Une fois la séance de sport terminée, le combattant rangea son arme dans son fourreau et la remit à un garde qui s'en alla pour aller la ranger avec les autres. Le prince reprenait lentement son souffle, et couvert de sueurs, il invita les deux compagnons à le suivre jusqu'aux bains.
Là, Chloé ne voulu rien savoir. Jamais elle n'accepterait le fait de ne serait-ce qu'imaginer le corps nu d'un homme qu'elle n'admirait plus. Alors devoir le regarder se déshabiller pour soi-disant surveiller une présence monstrueuse, trop peu pour elle. Gentiment, elle s'invita elle-même à rejoindre la salle à manger dans laquelle ils se rejoindraient ensuite. Mais Sylas dut accepter ce fait ; et il l'accepta avec le plus grand des calmes et la plus grande ouverture d'esprit qui soit. Un corps était un corps, et s'il n'était pas intéressé par celui-ci il ne ressentirait rien.

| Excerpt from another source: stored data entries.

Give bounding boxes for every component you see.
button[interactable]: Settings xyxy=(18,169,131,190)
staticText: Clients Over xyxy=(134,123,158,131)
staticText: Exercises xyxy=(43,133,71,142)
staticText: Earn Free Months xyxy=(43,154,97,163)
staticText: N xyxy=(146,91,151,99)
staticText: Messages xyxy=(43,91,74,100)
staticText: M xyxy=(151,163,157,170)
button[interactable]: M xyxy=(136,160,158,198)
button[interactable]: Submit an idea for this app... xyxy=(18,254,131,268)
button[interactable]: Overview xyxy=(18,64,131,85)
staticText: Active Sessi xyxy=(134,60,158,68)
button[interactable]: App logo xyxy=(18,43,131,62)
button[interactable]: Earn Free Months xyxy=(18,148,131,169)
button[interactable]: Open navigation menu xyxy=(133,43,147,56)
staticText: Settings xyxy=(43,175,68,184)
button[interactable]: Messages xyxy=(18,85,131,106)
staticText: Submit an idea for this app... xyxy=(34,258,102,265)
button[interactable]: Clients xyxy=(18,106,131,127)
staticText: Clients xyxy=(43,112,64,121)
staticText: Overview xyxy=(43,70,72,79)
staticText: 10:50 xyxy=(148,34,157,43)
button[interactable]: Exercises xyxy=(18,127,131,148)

Et c'est ce qu'il se passa. Son Altesse s'était hâtée de retirer tout son attirail puant la sueur pour vite aller se cacher dans l'eau chaude que lui avaient préparé ses dames de chambre. Visiblement, il n'était pas aussi à l'aise que le Purificateur.
— Belle cicatrice, fit remarquer Sylas à la vue de l'immense trace dans le dos de son employeur.
— Au lieu de m'épier, occupez-vous plutôt des alentours et du Berkgolm, ordonna-t-il, un peu honteux.
Un ordre était un ordre, et celui-ci était simple. Le barbu sourit, moqueur, et détourna alors le regard empli de rire. Le chevalier faisait la fine bouche et il trouvait la situation amusante ; celle de suivre le demandeur jusqu'à l'endroit qui lui était le plus intime et ce, dès le premier jour de côtoiement. En général, il partageait cet espace avec les putains ou les brèves compagnes qu'il avait trouvées sur la route et non pas un prince. Alors il fixa un point précis au loin sans un mot de plus.
*
— Eh bah, vous n'avez pas été long pour un bain royal ! fut étonnée la rouquine.
— Disons qu'il avait quelques problèmes de pudeur, expliqua Sylas avec encore ce sourire en coin.
— Hum, toussa faussement son Altesse intimant de taire ce sujet.
Chloé était déjà assise, servie d'une adorable salade verte accompagnée d'autres légumes et végétations comestibles du coin. Mais elle était plus occupée par jouer avec l'argenterie que la nourriture disposée dans l'assiette. Peut-être les avait-elle attendus pour commencer ?
Le Roi et la Reine BALMUND étant en déplacement, ils eurent le plaisir de partager ce repas à trois, aussi intime que possible. Le silence couvert par le son des fourchettes et des couteaux grinçants dans l'assiette devenant lentement gênant, le prince des terres de l'Est ouvrit la conversation.
— Depuis combien de temps êtes-vous à Equiviel, Monsieur LOCARBD ? demanda-t-il.
Ce dernier haussa un sourcil alors qu'il recevait le plat principal. Une bonne tranche de sanglier en sauce venue tout droit de la forêt d'à côté servit sur son lit de champignons et accompagnée de sa purée de patate.
— Quelques jours seulement. Je suis de passage, ajouta-t-il sous le regard concerné de Chloé qui ne fit aucune remarque verbale.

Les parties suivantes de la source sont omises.